## REQUIREMENT
Your answer must be the exact lines below, starting with the line with "lieu de référence" and going on through the line with "keretében a vásárlók egy erőteljes teljesít", both included, with no pictures.

Transcribed page contents:

________________________

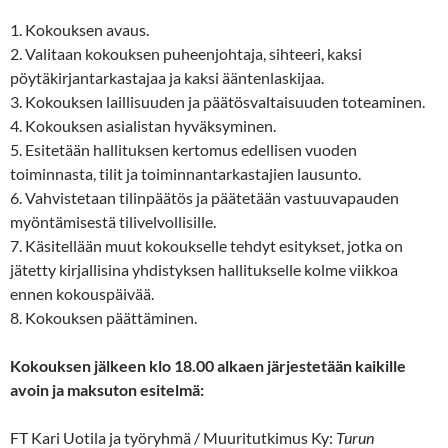
1. Kokouksen avaus.
2. Valitaan kokouksen puheenjohtaja, sihteeri, kaksi
pöytäkirjantarkastajaa ja kaksi ääntenlaskijaa.
3. Kokouksen laillisuuden ja päätösvaltaisuuden toteaminen.
4. Kokouksen asialistan hyväksyminen.
5. Esitetään hallituksen kertomus edellisen vuoden
toiminnasta, tilit ja toiminnantarkastajien lausunto.
6. Vahvistetaan tilinpäätös ja päätetään vastuuvapauden
myöntämisestä tilivelvollisille.
7. Käsitellään muut kokoukselle tehdyt esitykset, jotka on
jätetty kirjallisina yhdistyksen hallitukselle kolme viikkoa
ennen kokouspäivää.
8. Kokouksen päättäminen.
Kokouksen jälkeen klo 18.00 alkaen järjestetään kaikille
avoin ja maksuton esitelmä:
FT Kari Uotila ja työryhmä / Muuritutkimus Ky:
Turun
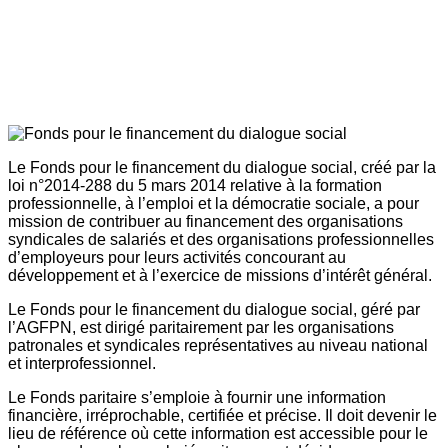
Le Fonds pour le financement du dialogue social, créé par la
loi n°2014-288 du 5 mars 2014 relative à la formation
professionnelle, à l’emploi et la démocratie sociale, a pour
mission de contribuer au financement des organisations
syndicales de salariés et des organisations professionnelles
d’employeurs pour leurs activités concourant au
développement et à l’exercice de missions d’intérêt général.
Le Fonds pour le financement du dialogue social, géré par
l’AGFPN, est dirigé paritairement par les organisations
patronales et syndicales représentatives au niveau national
et interprofessionnel.
Le Fonds paritaire s’emploie à fournir une information
financière, irréprochable, certifiée et précise. Il doit devenir le
lieu de référence où cette information est accessible pour le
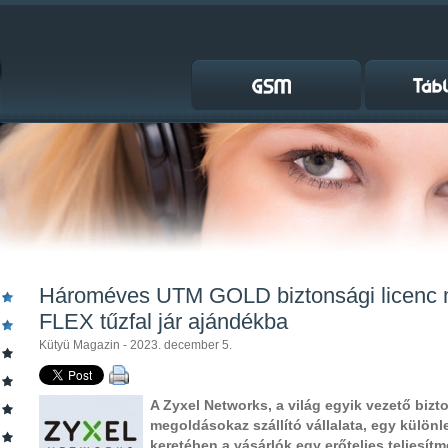
Hároméves UTM GOLD biztonsági licenc 
FLEX tűzfal jár ajándékba
Kütyü Magazin - 2023. december 5.
A Zyxel Networks, a világ egyik vezető bizt
megoldásokaz szállító vállalata, egy különl
keretében a vásárlók egy erőteljes teljesít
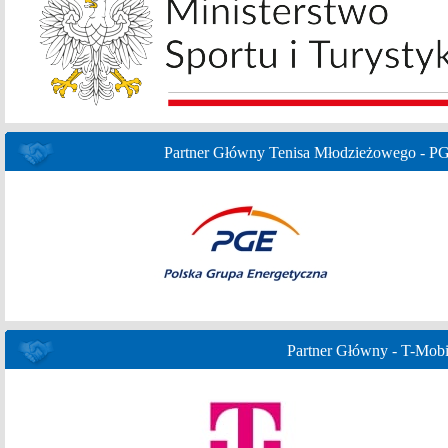
Partner Główny Tenisa Młodzieżowego - P
Partner Główny - T-Mobi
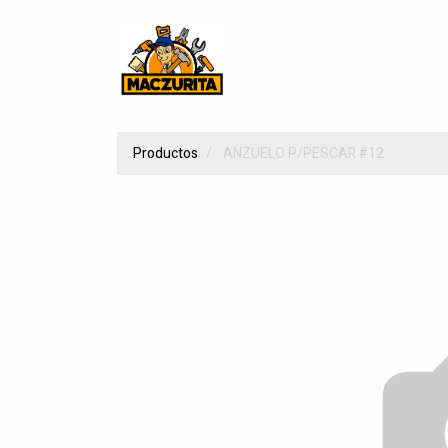
Productos
ANZUELO P/PESCAR #12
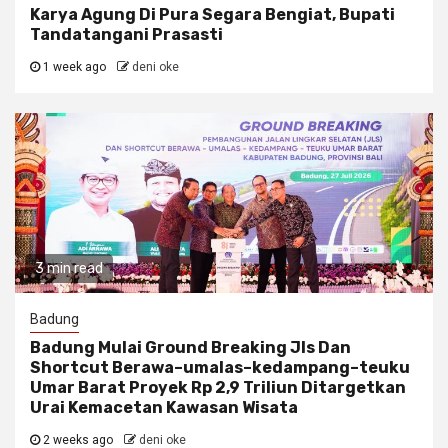
Karya Agung Di Pura Segara Bengiat, Bupati
Tandatangani Prasasti
1 week ago
deni oke
3 min read
Badung
Badung Mulai Ground Breaking Jls Dan
Shortcut Berawa–umalas–kedampang–teuku
Umar Barat Proyek Rp 2,9 Triliun Ditargetkan
Urai Kemacetan Kawasan Wisata
2 weeks ago
deni oke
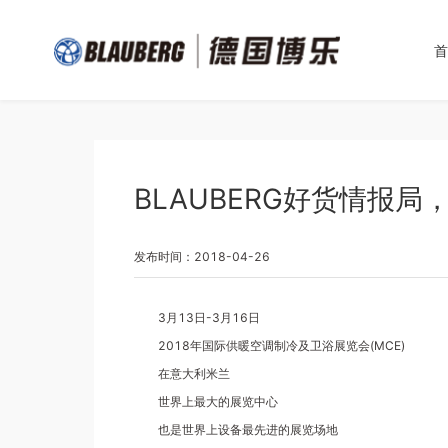
首
BLAUBERG好货情报局
发布时间：2018-04-26
3月13日-3月16日
2018年国际供暖空调制冷及卫浴展览会(MCE)
在意大利米兰
世界上最大的展览中心
也是世界上设备最先进的展览场地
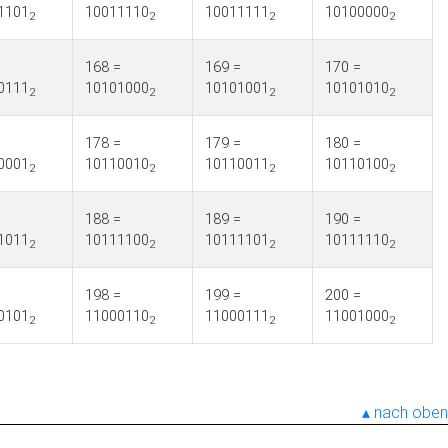
1101
10011110
10011111
10100000
2
2
2
2
=
168 =
169 =
170 =
0111
10101000
10101001
10101010
2
2
2
2
=
178 =
179 =
180 =
0001
10110010
10110011
10110100
2
2
2
2
=
188 =
189 =
190 =
1011
10111100
10111101
10111110
2
2
2
2
=
198 =
199 =
200 =
0101
11000110
11000111
11001000
2
2
2
2
nach oben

________________________

## RESULT OF THE TASK
lieu de référence où cette information est accessible pour le
Hároméves UTM GOLD biztonsági licenc 
FLEX tűzfal jár ajándékba
Kütyü Magazin - 2023. december 5.
A Zyxel Networks, a világ egyik vezető bizt
megoldásokaz szállító vállalata, egy különl
keretében a vásárlók egy erőteljes teljesít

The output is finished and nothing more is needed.